Monday, September 12, 2005

Visitations

The real kind, not the spooky 4th dimension stuff. September looks like it's going to be a social month for me - for a change. A welcome change. I certainly need to do something to get my social life reactivated. Just getting used to not seeing people isn't a really workable solution. So, last week an old friend from New Zealand, now living in London, passed through. Haven't seen him since I was slumming it in London at his place a year ago. Technically my official London residence remains his lovely house near South Kensington. Spent a lovely evening having dinner, talking about new things and old things, and enjoying a grand view towards the Notre Dame on a warm night. Then he gave me his flu, so most of the last week I have been cooped up in the apartment with a head full of pseudoephidrine. This week a friend from Australia (my Adelaide years) will be stopping over in Paris for a couple of days, so I can play tour guide again. Maybe this time I'll put on a better show of pretending to know where I'm going. Then finally, it's a birthday catchup weekend with my old housemate (also now living in London) - though this catchup will be in Prague. A city I've never visited and heard only good things about. So I'm trying to get an online airline ticket definitely purchased before Friday - my first try didn't work for unexplained reasons (unexplained reasons make me nervous when my bankcard is the subject).
Not the best month for purchasing airline tickets - financially. This month is tax month, and the Monsieur has had a whole months salary eaten up by the tax machine (and car repairs, and rent, and night class enrolment). He's even asking to borrow money from me, which is always a bad sign, seeing as I'm generally a half-step away from broke at the best of times. I haven't quite grasped the tax system in this country yet. As far as I can tell you have to pay twice - once out of your periodic salary, and once at the end of the financial year. Tax reimbursement for low income earners does not exist as a concept here either (as it does in Australia). Still, if all goes to plan this year, I too will have a nice big tax debt this time next year (the woman from the English teaching school did get in touch with me in the end, looks like I'll be starting work in October).

5 comments:

Katia said...

The tax system here sucks lemons. I don't fully understand it either, but I do know that you can pay it monthly, which is what we do, so it's almost like it's coming out of your salary. Unfortunately when your salary goes up or down, you have to pay the consequences a year after the fact - last year was the first year we both worked for an entire year full-time, but we've been paying taxes all year based on the previous years salary range, so for the next three months we're paying for it big-time. *sigh* But it's better than all in one go, I suppose.

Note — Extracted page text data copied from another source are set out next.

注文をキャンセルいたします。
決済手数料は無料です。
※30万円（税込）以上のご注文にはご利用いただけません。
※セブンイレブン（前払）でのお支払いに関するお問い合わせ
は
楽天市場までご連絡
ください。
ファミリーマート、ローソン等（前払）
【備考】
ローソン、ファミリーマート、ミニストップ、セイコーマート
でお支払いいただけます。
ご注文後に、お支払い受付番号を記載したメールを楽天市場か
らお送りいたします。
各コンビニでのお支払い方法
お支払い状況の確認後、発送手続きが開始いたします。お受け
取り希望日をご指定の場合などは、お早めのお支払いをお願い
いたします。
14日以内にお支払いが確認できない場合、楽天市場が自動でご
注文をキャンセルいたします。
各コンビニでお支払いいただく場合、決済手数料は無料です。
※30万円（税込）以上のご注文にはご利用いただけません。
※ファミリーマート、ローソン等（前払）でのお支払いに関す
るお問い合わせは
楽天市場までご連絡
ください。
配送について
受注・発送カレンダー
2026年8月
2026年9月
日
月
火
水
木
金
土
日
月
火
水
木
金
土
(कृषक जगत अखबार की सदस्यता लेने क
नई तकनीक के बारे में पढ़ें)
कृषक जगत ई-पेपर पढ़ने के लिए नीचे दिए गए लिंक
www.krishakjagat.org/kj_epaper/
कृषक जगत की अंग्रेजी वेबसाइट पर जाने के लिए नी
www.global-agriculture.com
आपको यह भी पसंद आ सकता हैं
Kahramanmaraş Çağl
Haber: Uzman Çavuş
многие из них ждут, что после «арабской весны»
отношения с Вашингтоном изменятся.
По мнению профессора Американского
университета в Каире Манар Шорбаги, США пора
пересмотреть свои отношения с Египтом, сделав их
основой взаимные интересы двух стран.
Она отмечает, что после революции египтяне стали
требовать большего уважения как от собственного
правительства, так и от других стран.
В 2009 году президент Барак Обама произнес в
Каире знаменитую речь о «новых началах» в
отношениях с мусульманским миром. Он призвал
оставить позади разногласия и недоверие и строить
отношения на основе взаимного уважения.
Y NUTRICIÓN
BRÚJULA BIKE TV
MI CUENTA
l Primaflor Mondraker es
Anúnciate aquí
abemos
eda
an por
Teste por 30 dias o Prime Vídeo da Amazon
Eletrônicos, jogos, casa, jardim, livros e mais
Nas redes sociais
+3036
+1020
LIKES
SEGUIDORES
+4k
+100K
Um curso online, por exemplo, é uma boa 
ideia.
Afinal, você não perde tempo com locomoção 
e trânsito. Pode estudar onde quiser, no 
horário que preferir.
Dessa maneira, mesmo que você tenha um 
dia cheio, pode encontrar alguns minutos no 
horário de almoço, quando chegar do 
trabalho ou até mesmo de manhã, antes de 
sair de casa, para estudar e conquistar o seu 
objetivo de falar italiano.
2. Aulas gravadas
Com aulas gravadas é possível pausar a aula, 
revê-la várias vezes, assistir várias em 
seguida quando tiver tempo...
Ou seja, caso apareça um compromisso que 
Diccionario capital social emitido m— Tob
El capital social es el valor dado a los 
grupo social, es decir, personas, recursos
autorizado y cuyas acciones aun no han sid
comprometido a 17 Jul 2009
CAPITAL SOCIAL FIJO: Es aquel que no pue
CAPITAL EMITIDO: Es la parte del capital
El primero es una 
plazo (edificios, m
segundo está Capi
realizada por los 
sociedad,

Anyway, yay for the English teaching. At least it will give you a little income whilst you look for something else :)

Nyx said...

Yeah, Ben will change over to paying it monthly after this year. He sort of made a mistake on his last years tax return, so he's had a double hit.
The teaching english thing will be for a minimum of 6 months (she asked me to guarantee that), so it means I can take a break from job searching till the new year anyway (it is an exhausting hobby!)

Greg said...

Paying monthly is definetly the way to go.

We're currently paying for Flo's first year of running her own business, when , due to the death of a colleague, she worked 7 days a week for 8 months.

It hurts.

Prague. Nice place. Crystal, puppets and beer cheaper than water!

Jimini said...

Katia: If when you fill in your tax papers in March you realize that you're going to earn a lot less than the year before, you can call the tax services and they adapt your monthly payment so that you don't pay too much.

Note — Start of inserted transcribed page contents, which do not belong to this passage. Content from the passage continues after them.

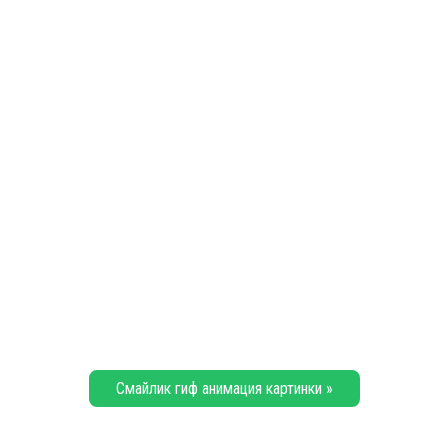
Смайлик гиф анимация картинки »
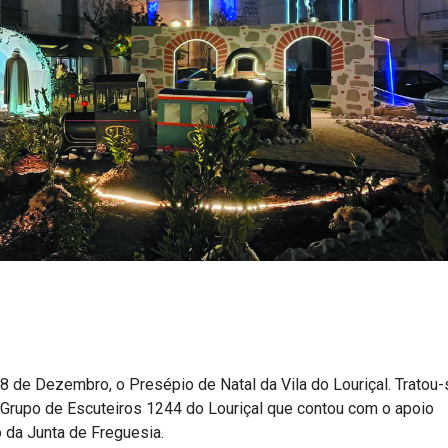
8 de Dezembro, o Presépio de Natal da Vila do Louriçal. Tratou
Grupo de Escuteiros 1244 do Louriçal que contou com o apoio
o da Junta de Freguesia.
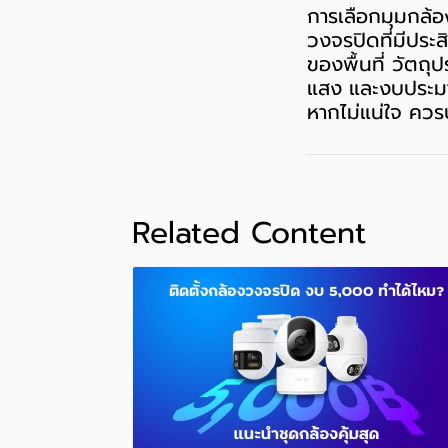
การเลือกมุมกล้อ
วงจรปิดที่มีประ
ของพื้นที่ วัตถ
แสง และงบประมาณ
หากไม่แน่ใจ ควร
Related Content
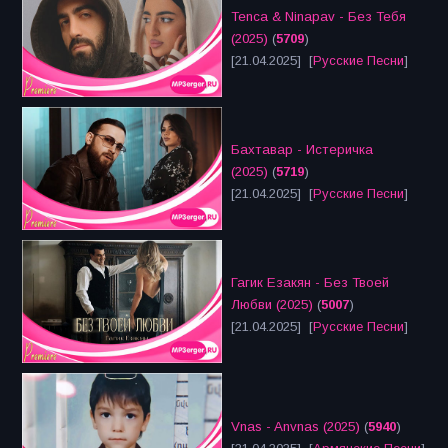
Tenca & Ninapav - Без Тебя
(2025)
(
5709
)
[21.04.2025] [
Русские Песни
]
Бахтавар - Истеричка
(2025)
(
5719
)
[21.04.2025] [
Русские Песни
]
Гагик Езакян - Без Твоей
Любви (2025)
(
5007
)
[21.04.2025] [
Русские Песни
]
Vnas - Anvnas (2025)
(
5940
)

Prague is a beautiful place. I went there 2 years ago in November and I spent 4 days walking around and snapping it was really great. Just maybe try to learn a few words in the local linguo, things like "i don't speak czech, do you speak english?" and you'll see that people will be a lot nicer to you. And if you manage to avoid touristy restaurants, you'll eat for virtually nothing.
Have a nice time!

Greg said...

Aha! They've recalculated our tax based on this year. Life is still liveable!